Une multitude de vulnérabilités de corruption de mémoire dans ce CIS / MS
Santamarta, chercheur au sein de la société de sécurité IOActive, a manifesté son intention de présenter ses conclusions lors de la conférence Black Hat. Il voulait notamment donner des détails de nombreuses failles de sécurité sérieuses dans le code d'un composant du 787 connu sous le nom de Crew Information Service/Maintenance System. Le CIS / MS est responsable d’applications telles que les systèmes de maintenance et la « sacoche de vol électronique ».

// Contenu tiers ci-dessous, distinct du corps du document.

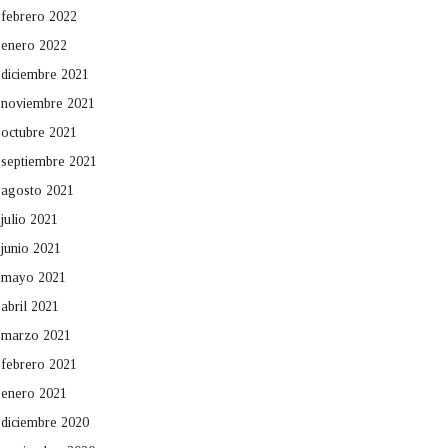
febrero 2022
enero 2022
diciembre 2021
noviembre 2021
octubre 2021
septiembre 2021
agosto 2021
julio 2021
junio 2021
mayo 2021
abril 2021
marzo 2021
febrero 2021
enero 2021
diciembre 2020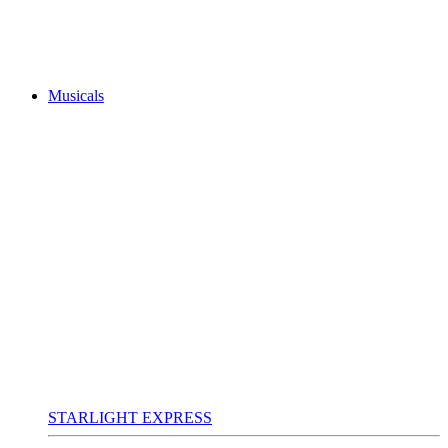
Musicals
STARLIGHT EXPRESS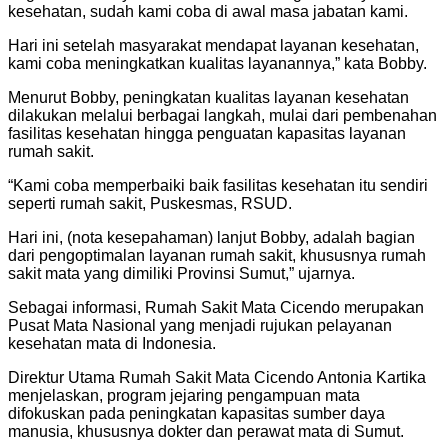
kesehatan, sudah kami coba di awal masa jabatan kami.
Hari ini setelah masyarakat mendapat layanan kesehatan,
kami coba meningkatkan kualitas layanannya,” kata Bobby.
Menurut Bobby, peningkatan kualitas layanan kesehatan
dilakukan melalui berbagai langkah, mulai dari pembenahan
fasilitas kesehatan hingga penguatan kapasitas layanan
rumah sakit.
“Kami coba memperbaiki baik fasilitas kesehatan itu sendiri
seperti rumah sakit, Puskesmas, RSUD.
Hari ini, (nota kesepahaman) lanjut Bobby, adalah bagian
dari pengoptimalan layanan rumah sakit, khususnya rumah
sakit mata yang dimiliki Provinsi Sumut,” ujarnya.
Sebagai informasi, Rumah Sakit Mata Cicendo merupakan
Pusat Mata Nasional yang menjadi rujukan pelayanan
kesehatan mata di Indonesia.
Direktur Utama Rumah Sakit Mata Cicendo Antonia Kartika
menjelaskan, program jejaring pengampuan mata
difokuskan pada peningkatan kapasitas sumber daya
manusia, khususnya dokter dan perawat mata di Sumut.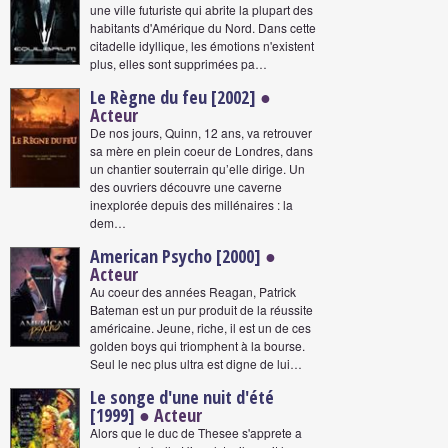
une ville futuriste qui abrite la plupart des
habitants d'Amérique du Nord. Dans cette
citadelle idyllique, les émotions n'existent
plus, elles sont supprimées pa…
Le Règne du feu [2002]
●
Acteur
De nos jours, Quinn, 12 ans, va retrouver
sa mère en plein coeur de Londres, dans
un chantier souterrain qu’elle dirige. Un
des ouvriers découvre une caverne
inexplorée depuis des millénaires : la
dem…
American Psycho [2000]
●
Acteur
Au coeur des années Reagan, Patrick
Bateman est un pur produit de la réussite
américaine. Jeune, riche, il est un de ces
golden boys qui triomphent à la bourse.
Seul le nec plus ultra est digne de lui…
Le songe d'une nuit d'été
[1999]
● Acteur
Alors que le duc de Thesee s'apprete a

La sacoche de vol électronique - electronic flight bag (EFB) - est un dispositif électronique de gestion de l'information qui aide les équipages à effectuer des tâches de gestion de vol plus facilement et plus efficacement avec moins de papier. Il s'agit d'une plateforme informatique d'usage général destinée à réduire ou remplacer le matériel de référence à base de papier comme le manuel de l'avion, le manuel d'exploitation, le manuel d'exploitation des équipages de conduite, et les cartes de navigation (y compris carte mobile pour opérations aériennes et terrestres). En outre, l'EFB peut héberger des applications logicielles spécialement conçues pour automatiser d'autres fonctions, normalement effectuées à la main, comme les calculs de performances de décollage, ou de centrage.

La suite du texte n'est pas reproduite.